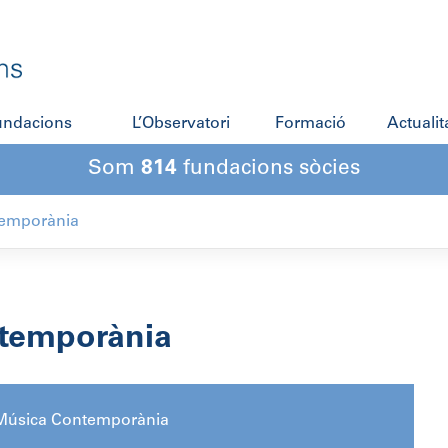
fundacions
L’Observatori
Formació
Actualit
Som
814
fundacions sòcies
emporània
temporània
Música Contemporània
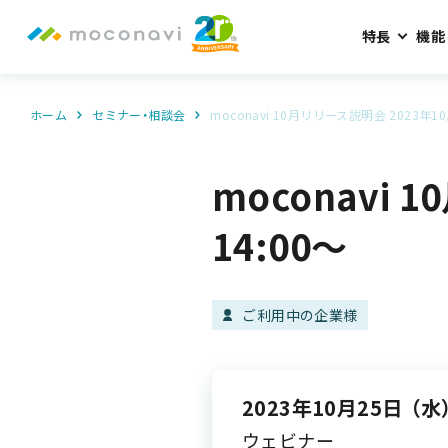
特長
機能
ホーム
セミナー・相談会
moconavi 10月リリース説明会 2023年10
moconavi 
14:00～
ご利用中の企業様
2023年10月25日
（水
ウェビナー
+ + + + +
■ How to complete this task:
From the line with "moconavi 10月リリース説明会 2023年10" to the last line of the material, give every line again exactly, and only those lines.

■ Exercise result:
moconavi 10月リリース説明会 2023年10
moconavi 
14:00～
ご利用中の企業様
2023年10月25日
（水
ウェビナー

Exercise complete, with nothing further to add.